A whirlwind greeted me when I opened the front door. “Hi, Aunt Rebecca. Where’s Sampson?”
Jason. I’d forgotten all about Jason coming to spend the afternoon with Dad. And now that I was reminded of that, I also remembered that in a few hours my whole family would be arriving for dinner. Won’t that be a pleasant little gathering?
“She’s up at your Aunt Aileen’s place. They were getting on so well, I told her she could stay.”
“Can we go get her?”
“Maybe after lunch. Where’s Great-Granddad?”

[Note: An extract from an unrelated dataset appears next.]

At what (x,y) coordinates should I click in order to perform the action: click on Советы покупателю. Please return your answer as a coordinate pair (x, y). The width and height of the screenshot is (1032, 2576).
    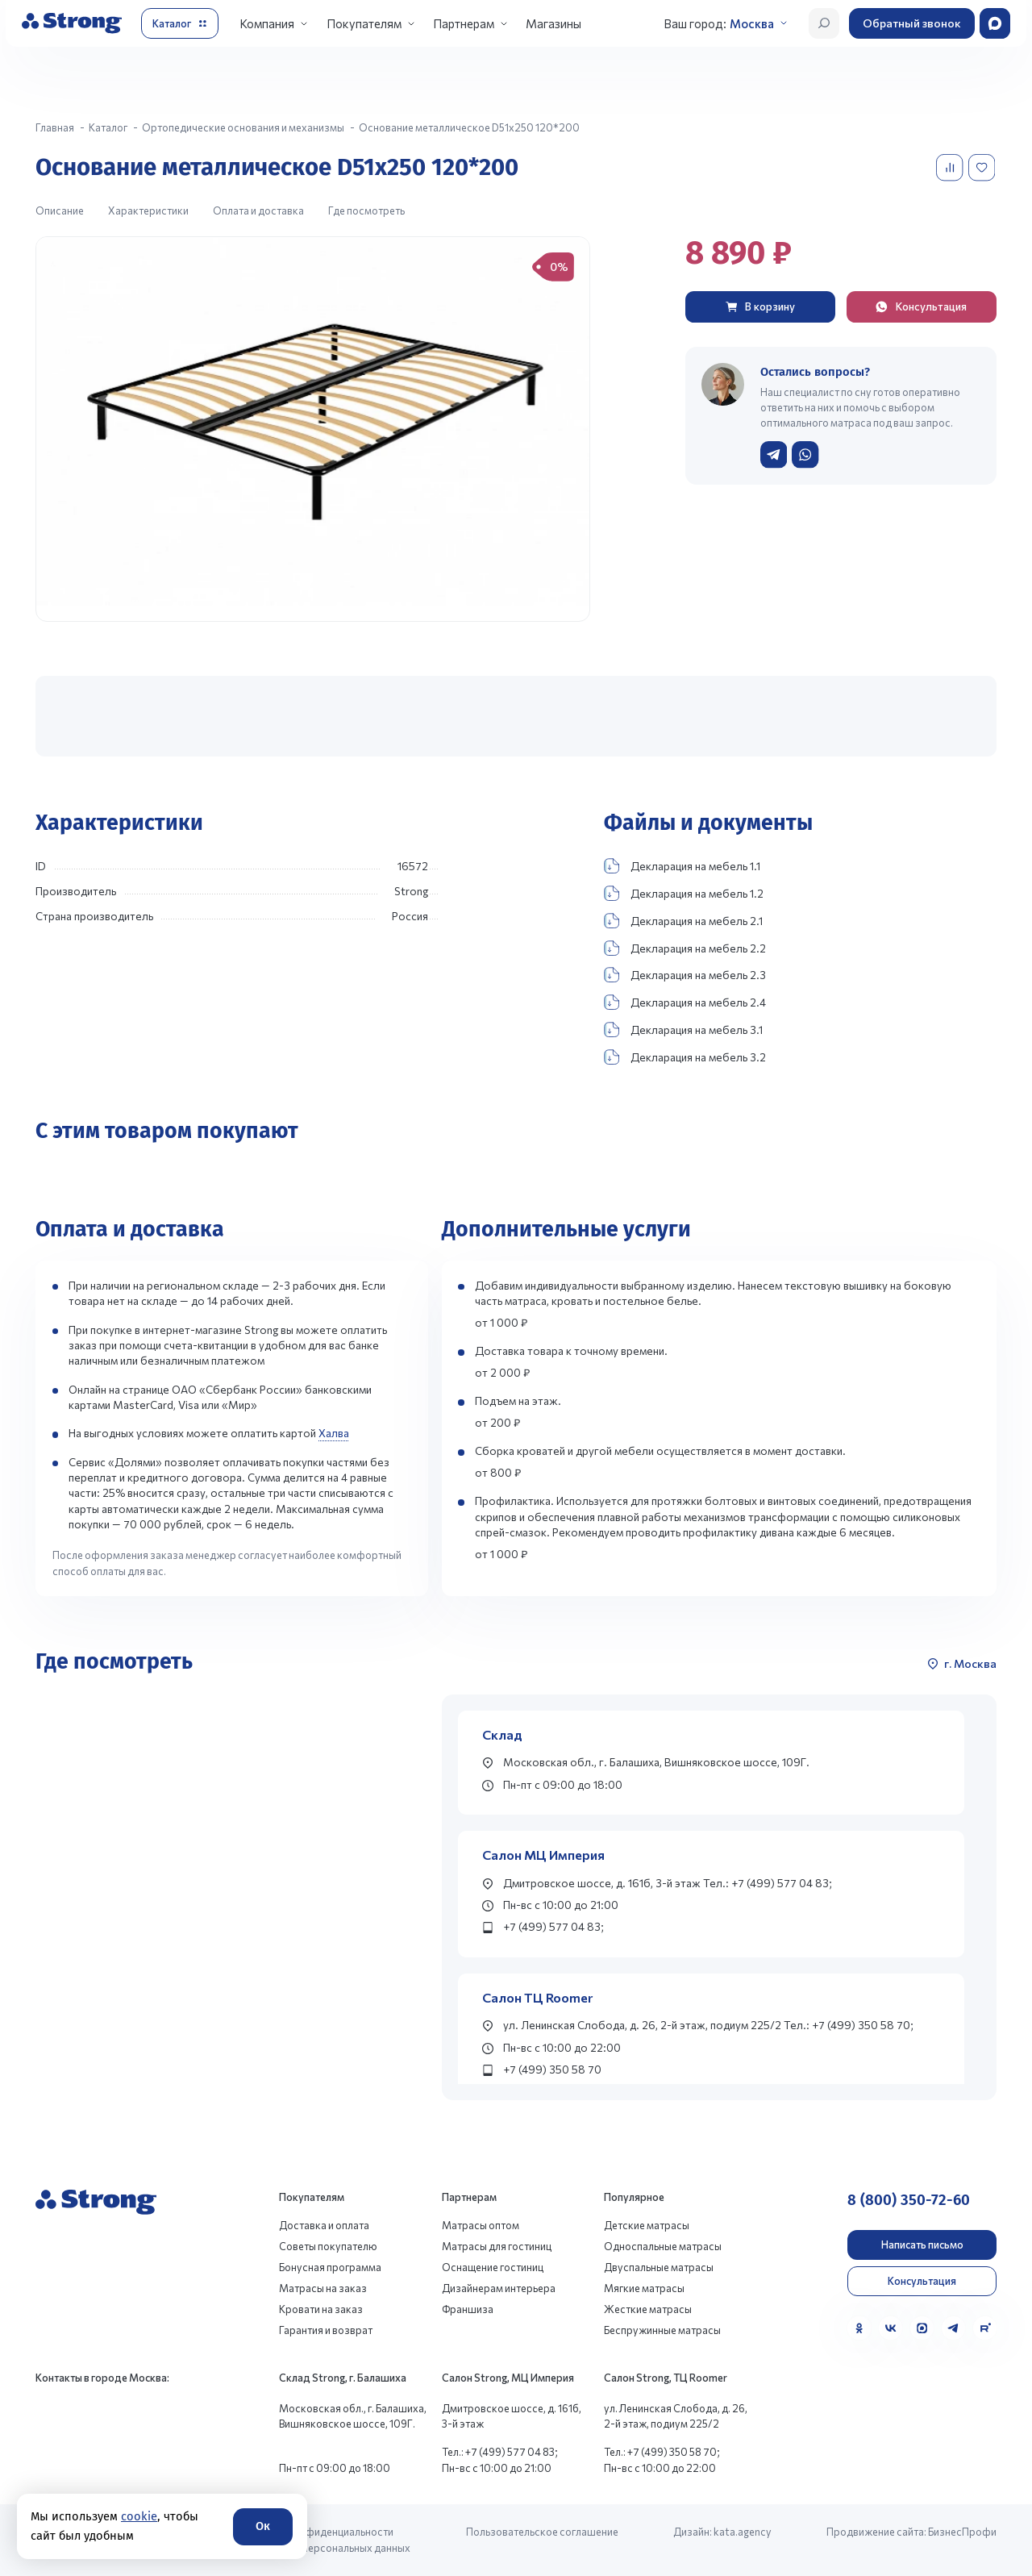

“In the shed. I came in to use the bathroom. We’re making rocking horses. Granddad lets me cut the wood on the big saw.”
“Are you careful?”
He looked terribly serious at the question, his brow furrowed, his eyes intense. “First thing Grandpa taught me was all the safety rules. Besides, he always stands right there watching me.”
“That’s good then. Go tell him I’m back and we’ll have lunch soon.”
Jason disappeared in a burst of tousled curls, mud-encrusted jeans, and giant running shoes. He really was a dear. I’d missed out on a lot when I turned my back on this family.
I checked that my cell phone was turned on and fully charged and that the house phone had a dial tone. All of which reminded me of when I was a teenager and would wait anxiously by the phone for some boy to call. (Whomever I might have been thinking of, he never did.)
The last thing in the world I felt like doing was making lunch. And I didn’t know what I could possibly say to Dad. I’d have to say something. He’d hear the news sooner or later. Obviously it would be better coming from me than a phone call from one of his Legion buddies. Or someone less inclined to be friendly.